(Records contained in a dataset)
• • • • •

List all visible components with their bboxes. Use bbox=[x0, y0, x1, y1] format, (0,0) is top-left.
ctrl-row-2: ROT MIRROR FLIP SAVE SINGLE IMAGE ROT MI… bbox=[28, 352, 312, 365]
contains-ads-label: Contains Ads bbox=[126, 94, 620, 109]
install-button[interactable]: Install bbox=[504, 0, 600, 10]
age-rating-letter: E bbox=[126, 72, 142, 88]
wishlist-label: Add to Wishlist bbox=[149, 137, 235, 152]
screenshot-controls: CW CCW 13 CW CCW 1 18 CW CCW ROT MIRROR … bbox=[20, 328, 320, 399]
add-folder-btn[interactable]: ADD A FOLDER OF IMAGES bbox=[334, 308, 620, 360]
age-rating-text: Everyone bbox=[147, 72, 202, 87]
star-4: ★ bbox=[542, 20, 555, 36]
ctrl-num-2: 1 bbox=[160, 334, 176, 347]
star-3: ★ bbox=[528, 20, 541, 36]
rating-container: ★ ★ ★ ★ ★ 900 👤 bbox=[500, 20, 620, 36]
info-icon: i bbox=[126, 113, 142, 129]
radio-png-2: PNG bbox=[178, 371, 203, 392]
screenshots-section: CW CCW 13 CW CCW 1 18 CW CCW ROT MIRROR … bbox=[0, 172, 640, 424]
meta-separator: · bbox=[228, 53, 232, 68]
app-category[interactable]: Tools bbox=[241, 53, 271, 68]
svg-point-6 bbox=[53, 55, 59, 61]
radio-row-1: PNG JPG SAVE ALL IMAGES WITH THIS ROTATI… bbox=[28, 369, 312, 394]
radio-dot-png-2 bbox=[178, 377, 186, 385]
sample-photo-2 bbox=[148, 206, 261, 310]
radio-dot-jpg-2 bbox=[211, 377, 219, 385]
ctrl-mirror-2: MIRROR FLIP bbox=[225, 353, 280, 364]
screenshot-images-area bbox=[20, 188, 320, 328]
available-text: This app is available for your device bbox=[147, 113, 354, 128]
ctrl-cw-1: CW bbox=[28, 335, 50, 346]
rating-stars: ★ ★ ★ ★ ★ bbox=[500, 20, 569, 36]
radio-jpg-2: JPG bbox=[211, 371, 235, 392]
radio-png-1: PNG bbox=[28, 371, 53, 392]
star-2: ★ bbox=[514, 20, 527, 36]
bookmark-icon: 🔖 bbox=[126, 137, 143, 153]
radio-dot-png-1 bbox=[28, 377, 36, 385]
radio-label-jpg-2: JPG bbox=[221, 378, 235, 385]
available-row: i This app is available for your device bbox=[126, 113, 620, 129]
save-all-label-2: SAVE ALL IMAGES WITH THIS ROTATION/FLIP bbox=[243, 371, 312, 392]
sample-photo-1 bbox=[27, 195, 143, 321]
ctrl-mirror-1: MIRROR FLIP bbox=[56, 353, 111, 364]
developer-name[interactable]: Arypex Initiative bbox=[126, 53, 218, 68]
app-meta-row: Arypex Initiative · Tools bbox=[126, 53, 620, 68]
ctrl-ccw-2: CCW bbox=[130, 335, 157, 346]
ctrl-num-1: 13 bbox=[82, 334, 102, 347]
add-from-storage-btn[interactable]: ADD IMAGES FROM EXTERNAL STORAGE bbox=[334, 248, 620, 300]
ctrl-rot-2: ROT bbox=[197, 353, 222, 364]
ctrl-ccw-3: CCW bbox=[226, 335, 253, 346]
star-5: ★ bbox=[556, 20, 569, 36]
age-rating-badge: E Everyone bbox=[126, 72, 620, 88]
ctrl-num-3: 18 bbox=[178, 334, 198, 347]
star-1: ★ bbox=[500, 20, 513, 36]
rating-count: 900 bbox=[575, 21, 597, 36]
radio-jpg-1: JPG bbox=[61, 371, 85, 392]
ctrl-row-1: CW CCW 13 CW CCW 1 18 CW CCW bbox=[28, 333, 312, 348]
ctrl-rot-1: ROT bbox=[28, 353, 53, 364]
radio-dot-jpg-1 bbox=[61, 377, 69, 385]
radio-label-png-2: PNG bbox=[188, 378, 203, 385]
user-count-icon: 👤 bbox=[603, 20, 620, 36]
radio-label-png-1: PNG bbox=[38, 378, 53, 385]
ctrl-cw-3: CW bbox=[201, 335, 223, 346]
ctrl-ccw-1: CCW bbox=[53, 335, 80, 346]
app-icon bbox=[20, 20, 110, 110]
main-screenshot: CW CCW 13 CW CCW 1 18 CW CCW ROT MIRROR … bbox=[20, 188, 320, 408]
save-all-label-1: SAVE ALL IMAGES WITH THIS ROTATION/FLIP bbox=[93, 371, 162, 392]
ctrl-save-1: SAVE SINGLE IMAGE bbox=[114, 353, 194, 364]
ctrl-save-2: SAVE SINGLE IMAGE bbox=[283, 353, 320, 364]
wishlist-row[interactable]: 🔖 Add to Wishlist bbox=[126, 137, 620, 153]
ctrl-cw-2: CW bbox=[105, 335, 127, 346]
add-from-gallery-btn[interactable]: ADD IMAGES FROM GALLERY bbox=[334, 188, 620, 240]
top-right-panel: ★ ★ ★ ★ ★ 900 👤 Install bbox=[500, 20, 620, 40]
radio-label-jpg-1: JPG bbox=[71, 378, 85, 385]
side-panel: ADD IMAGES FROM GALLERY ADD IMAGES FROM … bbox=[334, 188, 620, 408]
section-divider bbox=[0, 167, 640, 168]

• • • • •

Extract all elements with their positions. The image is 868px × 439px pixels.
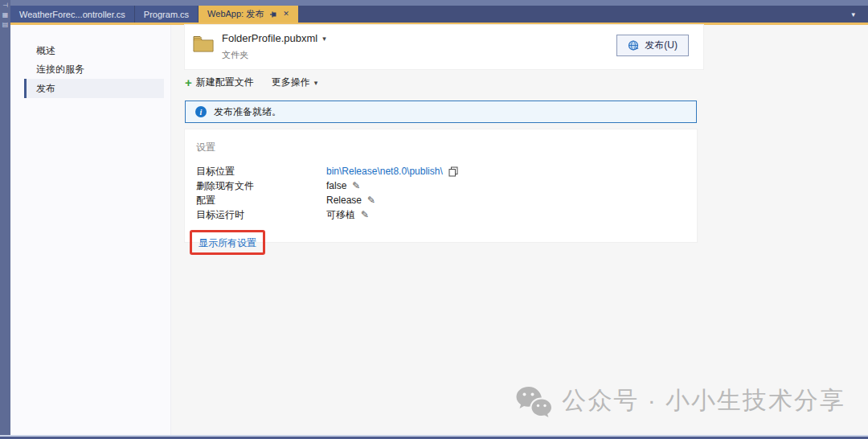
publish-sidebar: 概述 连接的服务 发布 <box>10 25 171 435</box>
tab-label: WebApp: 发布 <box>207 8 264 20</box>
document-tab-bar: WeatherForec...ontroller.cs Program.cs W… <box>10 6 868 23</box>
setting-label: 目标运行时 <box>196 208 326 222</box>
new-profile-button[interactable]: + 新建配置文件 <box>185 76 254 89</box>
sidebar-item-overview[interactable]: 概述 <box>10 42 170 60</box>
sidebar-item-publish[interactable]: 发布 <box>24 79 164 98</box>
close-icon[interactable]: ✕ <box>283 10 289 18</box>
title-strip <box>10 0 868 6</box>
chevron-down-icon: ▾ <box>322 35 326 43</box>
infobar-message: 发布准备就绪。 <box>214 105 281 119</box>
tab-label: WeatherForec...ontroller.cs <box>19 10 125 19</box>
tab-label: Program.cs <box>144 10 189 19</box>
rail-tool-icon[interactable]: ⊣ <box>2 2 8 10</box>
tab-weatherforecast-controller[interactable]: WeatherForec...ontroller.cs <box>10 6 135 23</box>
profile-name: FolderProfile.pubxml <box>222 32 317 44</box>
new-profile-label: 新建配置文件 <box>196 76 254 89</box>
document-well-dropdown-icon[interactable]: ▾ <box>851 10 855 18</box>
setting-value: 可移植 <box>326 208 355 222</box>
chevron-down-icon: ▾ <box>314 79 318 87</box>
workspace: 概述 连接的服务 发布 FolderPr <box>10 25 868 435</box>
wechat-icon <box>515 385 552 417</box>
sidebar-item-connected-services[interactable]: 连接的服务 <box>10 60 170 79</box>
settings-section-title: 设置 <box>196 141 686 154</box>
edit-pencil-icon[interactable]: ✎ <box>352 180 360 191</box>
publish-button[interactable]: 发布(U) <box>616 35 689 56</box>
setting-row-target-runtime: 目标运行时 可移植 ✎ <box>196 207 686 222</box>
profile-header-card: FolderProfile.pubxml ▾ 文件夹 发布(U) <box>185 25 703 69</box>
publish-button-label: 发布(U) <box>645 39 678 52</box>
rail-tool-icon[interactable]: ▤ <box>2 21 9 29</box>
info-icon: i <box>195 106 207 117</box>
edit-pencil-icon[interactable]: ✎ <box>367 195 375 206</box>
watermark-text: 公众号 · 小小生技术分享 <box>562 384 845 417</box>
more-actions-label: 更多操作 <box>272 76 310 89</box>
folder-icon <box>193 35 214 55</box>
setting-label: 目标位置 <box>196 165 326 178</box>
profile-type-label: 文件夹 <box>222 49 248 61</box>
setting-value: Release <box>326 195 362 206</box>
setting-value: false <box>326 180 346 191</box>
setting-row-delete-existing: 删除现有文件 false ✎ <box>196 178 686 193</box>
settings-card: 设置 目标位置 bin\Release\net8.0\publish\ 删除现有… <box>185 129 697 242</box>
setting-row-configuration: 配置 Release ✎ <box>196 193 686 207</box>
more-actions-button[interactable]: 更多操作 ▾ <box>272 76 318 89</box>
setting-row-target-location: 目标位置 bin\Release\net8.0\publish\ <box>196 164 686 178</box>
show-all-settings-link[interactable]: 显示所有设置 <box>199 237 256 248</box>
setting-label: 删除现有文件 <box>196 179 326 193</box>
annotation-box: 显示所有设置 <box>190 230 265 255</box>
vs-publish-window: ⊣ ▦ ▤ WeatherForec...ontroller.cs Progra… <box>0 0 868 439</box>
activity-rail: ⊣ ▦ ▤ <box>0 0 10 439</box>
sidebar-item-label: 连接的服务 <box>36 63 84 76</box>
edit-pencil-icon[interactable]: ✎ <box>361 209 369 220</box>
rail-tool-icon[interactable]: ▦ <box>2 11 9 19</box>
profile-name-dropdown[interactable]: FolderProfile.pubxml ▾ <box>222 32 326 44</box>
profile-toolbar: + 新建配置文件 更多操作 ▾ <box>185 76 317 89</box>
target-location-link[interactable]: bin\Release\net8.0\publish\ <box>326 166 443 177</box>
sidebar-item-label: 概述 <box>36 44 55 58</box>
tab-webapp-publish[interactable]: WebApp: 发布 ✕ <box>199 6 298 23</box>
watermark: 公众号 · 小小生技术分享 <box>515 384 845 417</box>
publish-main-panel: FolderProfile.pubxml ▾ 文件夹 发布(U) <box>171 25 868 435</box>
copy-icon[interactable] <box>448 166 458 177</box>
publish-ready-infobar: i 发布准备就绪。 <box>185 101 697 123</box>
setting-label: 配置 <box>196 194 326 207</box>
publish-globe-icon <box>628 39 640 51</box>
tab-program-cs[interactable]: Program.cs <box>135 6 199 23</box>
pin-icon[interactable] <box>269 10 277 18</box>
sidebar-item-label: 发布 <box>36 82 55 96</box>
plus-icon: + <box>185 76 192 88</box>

• • • • •

→ How to complete this task: Among the entries, count how many lines hold the string "device", then state only that number.

→ Answer below: 2